O lucro líquido ajustado mais que triplicou em relação ao trimestre anterior, para US$ 63,1 milhões, superando a estimativa média de US$ 32,6 milhões em uma pesquisa da Bloomberg News com seis analistas. A receita do Nubank subiu para um recorde de US$ 1,3 bilhão, acima do esperado de US$ 1,1 bilhão, com o número de clientes subindo para 70,4 milhões.
“Os empréstimos têm aumentado devido ao estágio atual do ciclo econômico, mas conseguimos precificar esse aumento muito bem”, disse o CEO David Velez em entrevista na segunda-feira (14). Ganhos de eficiência e medidas recentes destinadas a conter os custos de financiamento também reforçaram os resultados, completou.
O percentual de empréstimos vencidos há mais de 90 dias subiu para 4,7% ante 4,1% três meses antes, melhor do que a estimativa de 5% do Goldman Sachs (GS). Na semana passada, o Bradesco (BBDC4) elevou seu guidance de provisões para empréstimos ruins, alimentando preocupações de que a qualidade do crédito na América Latina está se deteriorando.

“O ritmo de originação de empréstimos pessoais foi mais lento do que esperávamos, pois estamos monitorando cuidadosamente o cenário macro, então a originação foi quase estagnada [em comparação com o segundo trimestre]”, disse Velez.

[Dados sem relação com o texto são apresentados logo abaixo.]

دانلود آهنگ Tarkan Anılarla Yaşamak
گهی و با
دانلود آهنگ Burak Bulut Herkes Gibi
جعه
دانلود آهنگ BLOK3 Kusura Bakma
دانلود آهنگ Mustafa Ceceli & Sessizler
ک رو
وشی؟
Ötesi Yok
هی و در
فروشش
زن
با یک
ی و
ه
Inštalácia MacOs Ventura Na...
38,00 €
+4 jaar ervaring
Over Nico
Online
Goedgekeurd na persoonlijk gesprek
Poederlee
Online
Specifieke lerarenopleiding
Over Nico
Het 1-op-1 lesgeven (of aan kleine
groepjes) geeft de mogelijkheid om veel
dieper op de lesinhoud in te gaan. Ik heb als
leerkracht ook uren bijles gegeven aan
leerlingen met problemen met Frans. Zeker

As fintechs estão expandindo e aumentando o número de funcionários em toda a região. O Nubank terminará este ano com pelo menos 1.000 funcionários a mais, disse a cofundadora Cristina Junqueira, em entrevista.

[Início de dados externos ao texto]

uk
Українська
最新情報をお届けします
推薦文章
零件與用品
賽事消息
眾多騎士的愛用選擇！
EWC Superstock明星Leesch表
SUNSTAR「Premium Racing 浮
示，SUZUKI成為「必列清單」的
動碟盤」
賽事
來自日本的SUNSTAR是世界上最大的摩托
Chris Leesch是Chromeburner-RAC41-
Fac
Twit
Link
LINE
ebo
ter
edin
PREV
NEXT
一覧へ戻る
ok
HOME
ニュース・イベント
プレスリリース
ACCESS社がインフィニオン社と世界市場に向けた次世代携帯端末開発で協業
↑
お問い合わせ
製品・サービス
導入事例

A ideia é criar “equipes de plataforma global” para replicar o sucesso que a empresa, sediada em São Paulo, teve no Brasil, no México e na Colômbia, onde a fintech oferece apenas cartões de crédito, disse ela. As contratações são majoritariamente em áreas como prevenção de fraudes, cobrança e segurança da informação.
No Brasil, onde o Nubank oferece serviços como cartões de crédito, débito e investimentos, o foco principal é expandir para áreas como crédito e crédito consignado, buscando diversificar a receita, disse Velez.
A empresa deve lançar um “teste beta” para seu produto de empréstimo consignado no quarto trimestre e disponibilizá-lo a todos os clientes no início de 2023, disse ele, acrescentando que também estão planejados mais produtos para “clientes de maior patrimônio”.
Oportunidades de aquisições
Depois de levantar US$ 2,8 bilhões em sua oferta inicial de ações em dezembro, o Nubank está “em uma posição muito forte para analisar as aquisições de forma mais ativa”, disse Velez, acrescentando que “provavelmente seriam verticais em serviços financeiros ou até mesmo, em setores onde não construímos internamente.”
Mas ele acrescentou que é improvável que a empresa busque uma grande aquisição, dadas as oportunidades que tem de crescer organicamente.
“É muito importante não se distrair com algo brilhante que pode estar à venda em outro lugar”, disse Junqueira.